I've figured out enough of the azw3r format to extract personal highlights, notes, and maybe bookmarks. (All strictly by inspection.) I've also written a C program to extract highlights and notes (in a text format possibly most suitable as an intermediate stage) and a perl script that uses the extracted highlights and notes to mark up the rawml for the book. azw3r.pl is a perl alternative to the C program which takes the same arguments and produces the same output. Both of these can now extract highlighted text from the book's rawml file. Both might also be used with yjr files from KFX books, but without the capability to extract highlighted text.
Since jhowell's KRDS parser krds.py
https://www.mobileread.com/forums/sh...d.php?t=322172 is general and complete, I've put the details of my partial reverse engineering in spoiler tags.
Spoiler:
As I write this up, I see that the structures are saved avl interval trees, which is meaningless to me and the results of a web search don't look interesting.
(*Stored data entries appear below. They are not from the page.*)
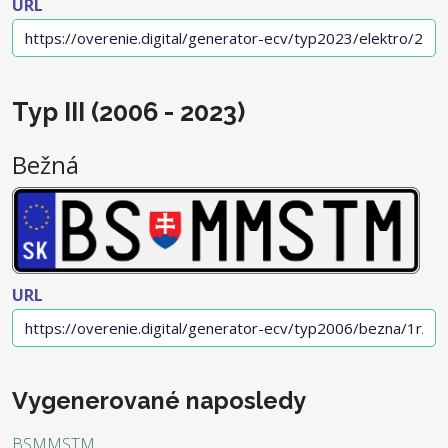
URL
Typ III (2006 - 2023)
Bežná
URL
Vygenerované naposledy
BSMMSTM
This particular file is a strange mix of binary and text. (Of course the notes are in text, but see the following.
Each hightlight begins (for my purposes) with the string "annotation.personal.highlight" followed by 4 bytes. The first byte is always 0x03 (^C) followed by 3 bytes that seem to give the length of the following text string that denotes the rawml byte offset of the beginning of the highlight. This is followed by a repeat to give the byte offset of the end of the highlight, which is followed by about a couple dozen bytes of (as far as I am concerned) junk.
Code:
annotation.personal.highlight^C^@^@^G1191325^C^@^@^G1191337^B^@^@^A...
3 0 0 7 3 0 0 7
(0*256) + 0)*256 + 7 = 7
Personal notes are similar to highlights. They begin with the string "annotation.personal.note", followed by the rawml byte offset of the highlight associated with the note. This is followed by more "junk", then binary (only) length of the note, then the text of the note itself.
Bookmarks look similar to highlights, but I have not investigated.
The C code and perl scripts are in github at
https://github.com/jps-e/azw3r and a
ttached here along with a sed script to make the rawml viewable in a web browser.
ETA: The C and perl have been updated
ETA: New release attached as azw3r-0.1.7.zip to this post. See post #29 for details of added features.